Hi Biobakery staff,
The output file (genefamilies) of humann (v3.7) have identical values of different RXN numbers, which were assigned to the same gene family, as shown in here:
Shall I delete the replicas?
Could you give some suggestions?
Can you say more about how you created this file? I agree that it looks odd with all the identical very tiny values.
Hi Franzosa,
Thank you for your reply.
I followed the tutorial to get this file and the stepts were as shown here:
- humann_join_tables
- humann_regroup_table --input *_genefamilies_relab.tsv --output *_genef amilies_relab_rxn.tsv --groups uniref90_rxn
- humann_rename_table --input genefamilies_relab_rxn.tsv --output named_genefamilies_relab_rxn.tsv --names metacyc-rxn
- humann_split_stratified_table
My labmate also has the same issue.
Looking forward to hearing from you.
Best wishes,
Xia
A few thoughts. 1) There might be a loss of precision happening somewhere. I tend to work with gene families in CPMs rather than relative abundance since the numbers are bigger. At one point I think there was a bug in one of the scripts that truncated at a small number of decimals by default, and so if genes were expressed in units of relative abundance they might be forced to the same very small values. 2) It looks like many of those RXNs legitimately map to the same EC number. That probably means they are associated to the same sets of sequences, in which case their abundances would all be a function of the total abundance of those sequences.
Hi Xia!
Did you end up merging the counts together for this? I am running into the same issue. I have many different RXN #'s that share the same EC number.

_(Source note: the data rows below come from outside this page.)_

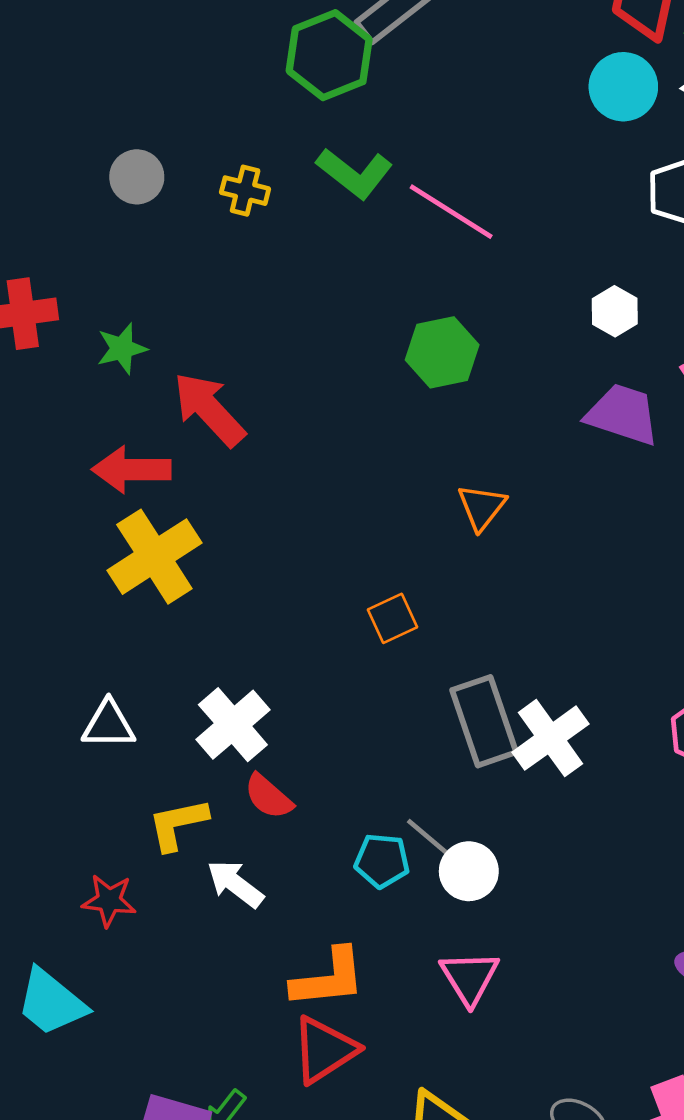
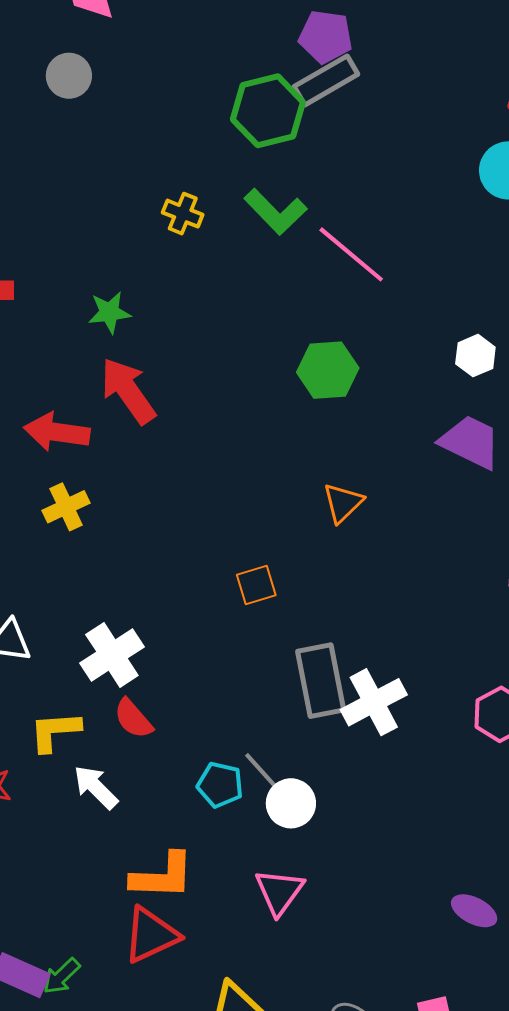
gray circle: (137, 177) -> (69, 76), moved
green star: (122, 348) -> (109, 312), moved
yellow cross: (154, 557) -> (66, 507), size x0.6

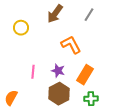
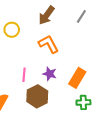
orange L-shape: (71, 45) -> (49, 44), moved
brown hexagon: (59, 94) -> (37, 96), moved

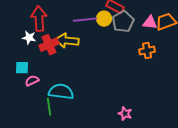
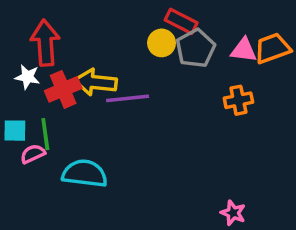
purple line: (85, 20) -> (128, 98), moved
green line: (49, 107) -> (45, 134), moved
pink star: (125, 114) -> (233, 213), moved

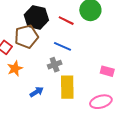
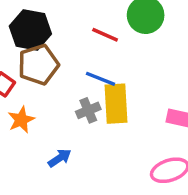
black hexagon: (36, 17) -> (30, 30), moved
yellow rectangle: (67, 87) -> (116, 104), moved

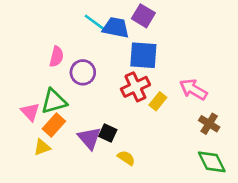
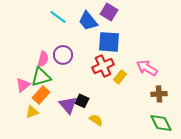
cyan line: (95, 22) -> (58, 17), moved
blue trapezoid: (116, 28) -> (88, 21), turned -140
pink semicircle: (56, 57) -> (43, 59), moved
pink triangle: (30, 112) -> (23, 85), turned 35
brown cross: (209, 124) -> (159, 94), turned -35

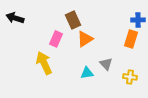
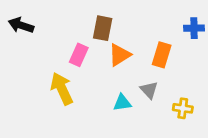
brown rectangle: (73, 20) -> (103, 28), turned 36
orange rectangle: (131, 39) -> (162, 55), moved

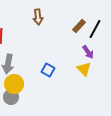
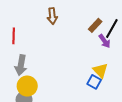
purple arrow: (88, 52) -> (105, 41), moved
blue square: (48, 70) -> (94, 82), moved

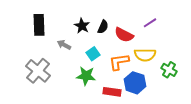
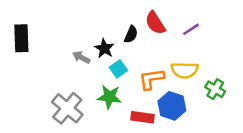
black rectangle: (39, 25) -> (21, 38), moved
black star: (82, 26) -> (104, 48), moved
red semicircle: (124, 35) -> (155, 23), moved, turned 30
gray cross: (38, 71) -> (67, 108), moved

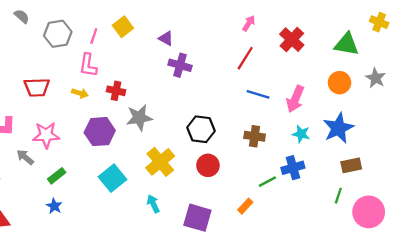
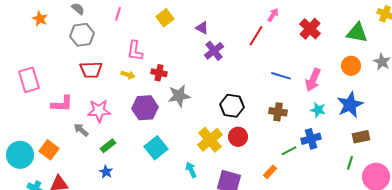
gray hexagon: (58, 34) -> (82, 35), moved
pink line: (94, 36) -> (118, 14), moved
red line: (245, 58) -> (256, 36), moved
purple cross: (180, 65) -> (214, 51), turned 36
yellow cross: (160, 162) -> (210, 140), moved

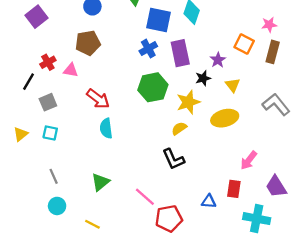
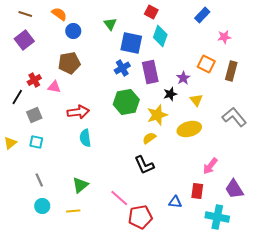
pink star: (269, 25) -> (224, 37), moved
red arrow: (98, 99) -> (78, 112), turned -45
yellow line: (92, 224) -> (73, 211), moved, turned -32

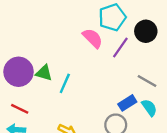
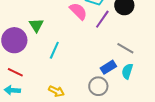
green triangle: (44, 73) -> (36, 25), moved, turned 42
cyan semicircle: (149, 108) -> (127, 71), turned -126

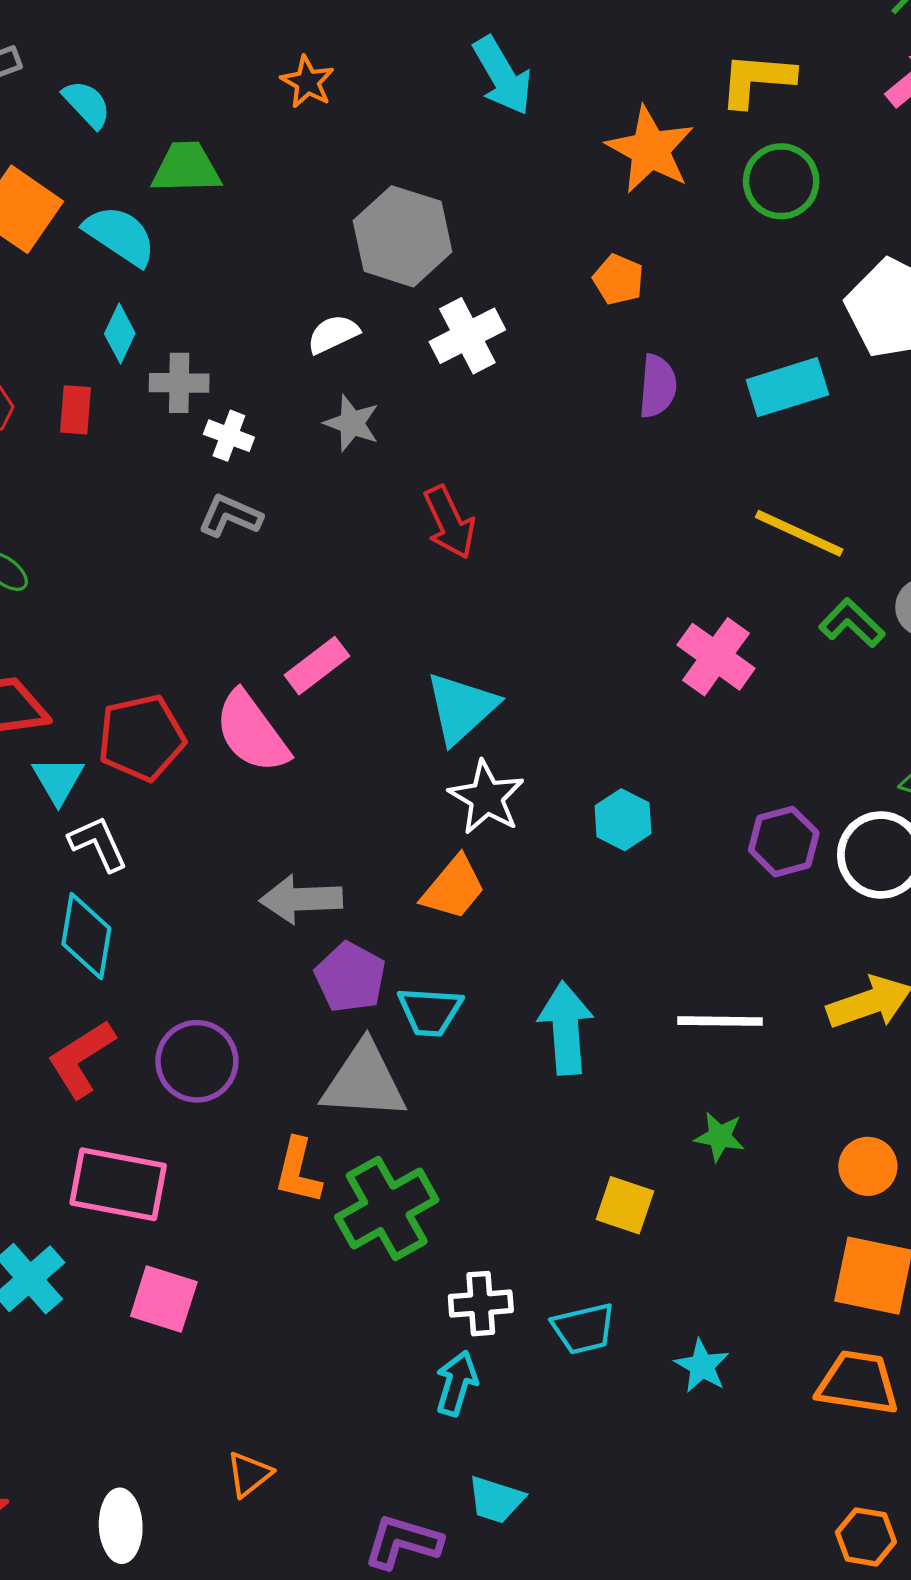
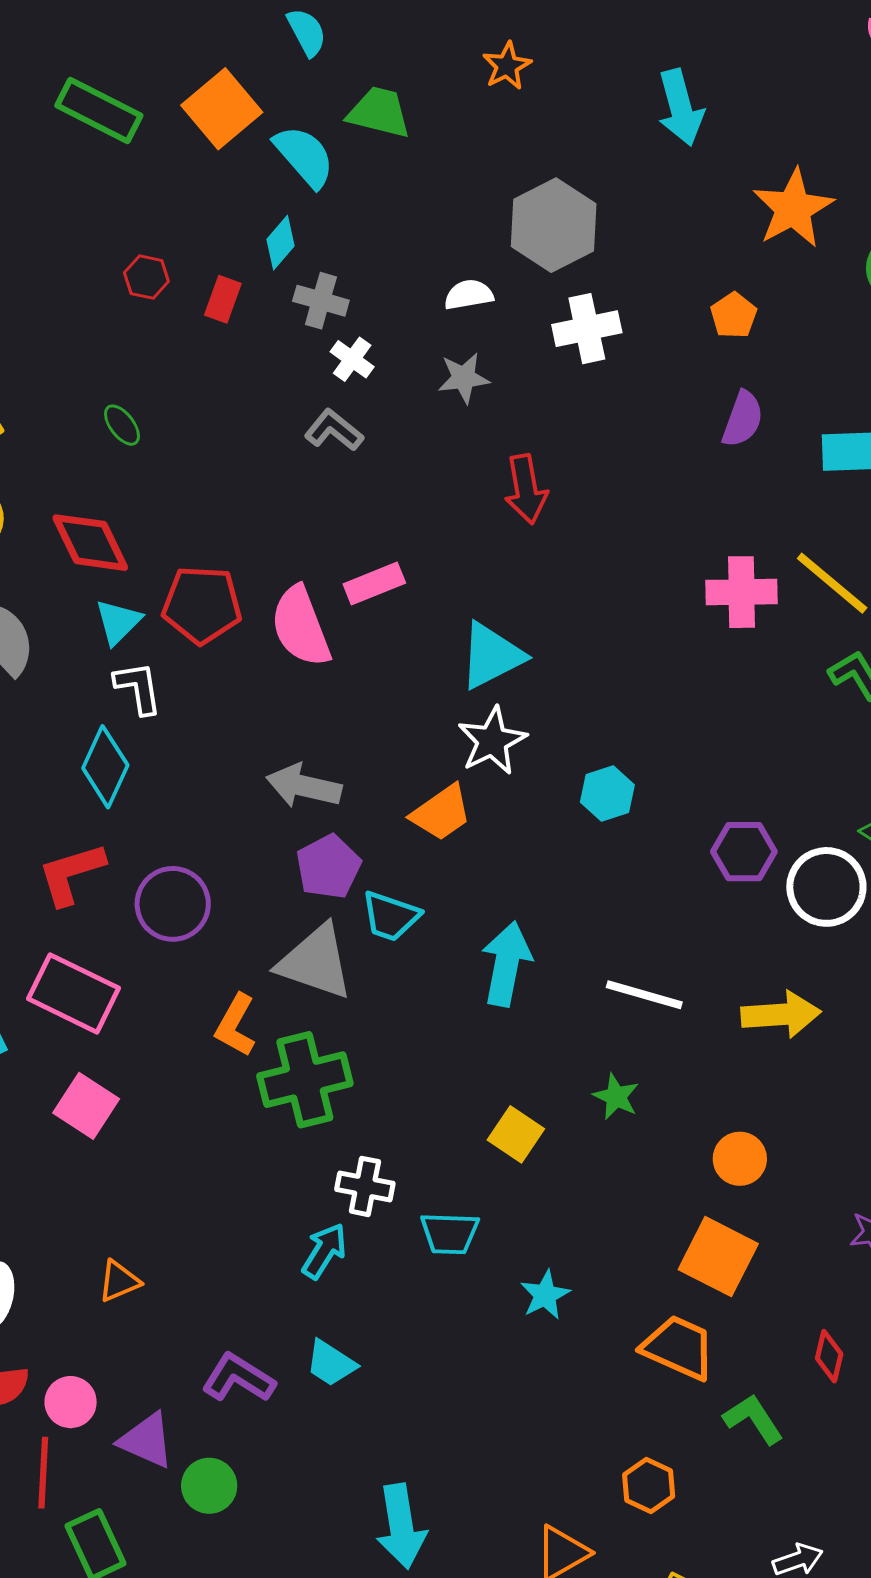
gray star: (352, 423) -> (464, 378), turned 30
pink cross: (716, 657) -> (742, 592), moved, turned 38

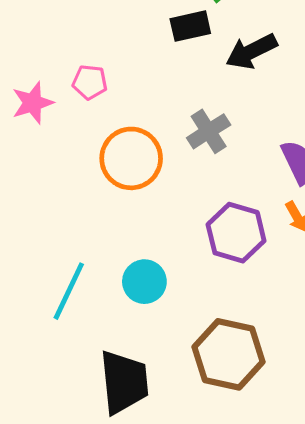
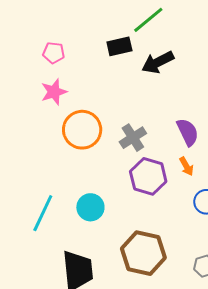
pink pentagon: (90, 82) -> (54, 53), moved
pink star: (33, 103) -> (54, 92), moved
gray cross: (209, 131) -> (133, 138), moved

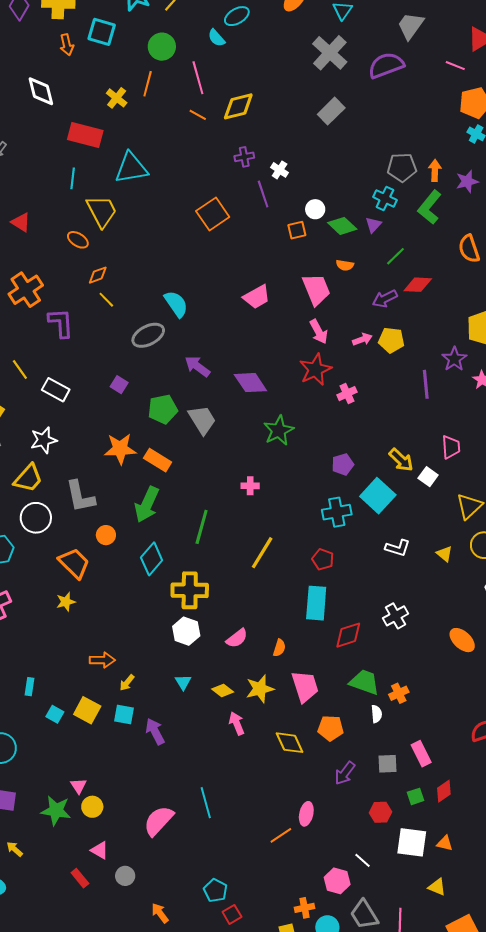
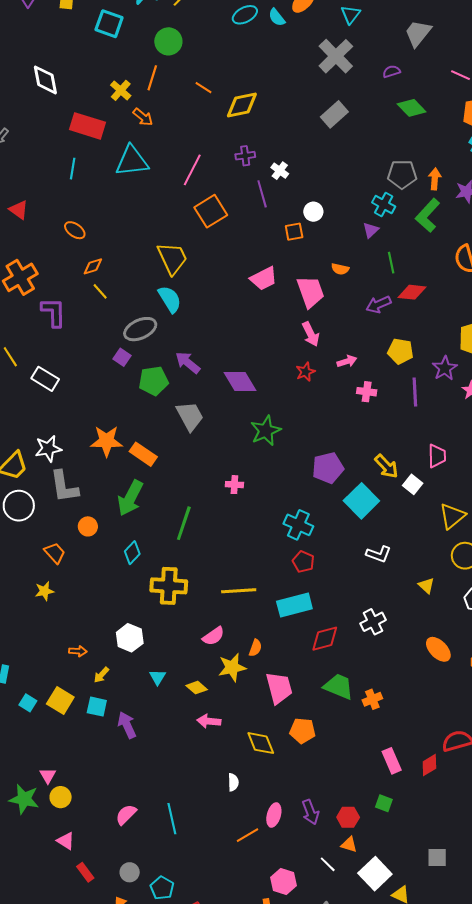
cyan semicircle: (216, 38) -> (277, 17), moved
orange arrow: (67, 45) -> (143, 117), moved, turned -40
purple semicircle: (386, 65) -> (391, 71), size x0.5
pink line: (198, 78) -> (192, 170), moved, turned 40
orange line: (198, 115) -> (204, 88), moved
yellow trapezoid: (102, 211) -> (172, 258), moved
green diamond: (342, 226) -> (412, 108), moved
green line: (395, 256) -> (391, 263), turned -60
pink trapezoid: (257, 297) -> (264, 279), moved
pink arrow: (362, 339) -> (347, 361), moved
yellow pentagon: (391, 340) -> (400, 351), moved
red star: (315, 370) -> (305, 372), size x0.6
purple square: (119, 385) -> (122, 357), moved
pink cross: (347, 394) -> (367, 392), moved, turned 30
green pentagon: (163, 409) -> (154, 381), moved
white star: (44, 440) -> (48, 449), moved
purple pentagon: (343, 464) -> (328, 468), size x1.4
cyan cross: (337, 512) -> (298, 525), moved, turned 32
yellow line: (262, 553) -> (239, 591), moved, turned 52
yellow triangle: (444, 554) -> (426, 586), moved
cyan diamond: (152, 559) -> (132, 553), size x0.7
orange trapezoid: (74, 563) -> (55, 553), size x0.7
cyan rectangle: (316, 603) -> (294, 605), turned 68
white hexagon: (186, 631) -> (130, 638), moved
orange arrow: (102, 660) -> (78, 651), size x0.7
yellow star: (260, 689) -> (232, 667), moved
white semicircle: (376, 714) -> (233, 782), moved
pink arrow: (237, 723) -> (209, 721), turned -65
gray square: (387, 764) -> (437, 857), moved
purple arrow: (345, 773) -> (310, 812), moved, turned -60
red diamond: (444, 791) -> (429, 765), moved
green square: (416, 796) -> (384, 803), turned 36
cyan line: (206, 803) -> (172, 819), moved
pink semicircle: (159, 821) -> (126, 815), size x0.7
white square: (412, 842) -> (375, 874), moved, turned 36
orange triangle: (445, 843) -> (349, 845), moved
gray circle: (125, 876) -> (130, 872), moved
red rectangle: (80, 878) -> (85, 872), moved
pink hexagon: (337, 881) -> (284, 881), moved
cyan pentagon: (215, 890) -> (162, 888), moved

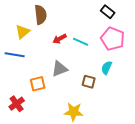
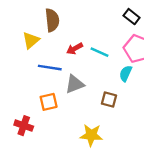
blue line: (15, 55) -> (50, 68), moved
cyan semicircle: (107, 68) -> (126, 73), moved
red cross: (17, 104) -> (24, 126), turned -35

I wasn’t sure if I need to rerun everything from the beginning to regenerate the data and see if the issue happens again.
Thanks!
Emily
Hi Emily,
Thank you for asking.
No, I did not merge the counts. I used the data of KEGG/EC/GO annotation which had no such issue.
Xia
Hi Xia,
Thanks for your answer! I’m a bit new to this, so I’m sorry if this is a silly question.
When you say that you used the KEGG/EC/GO annotation, does that mean you used a different program? Or only used the gene annotations that did not have a RXN number?
Thank you!
Emily
Hi Emily,
Sorry for the late response. I used humann_regroup_table function for the annotation. You will find more details on the website GitHub - biobakery/humann: HUMAnN is the next generation of HUMAnN 1.0 (HMP Unified Metabolic Analysis Network).
Hope this helps.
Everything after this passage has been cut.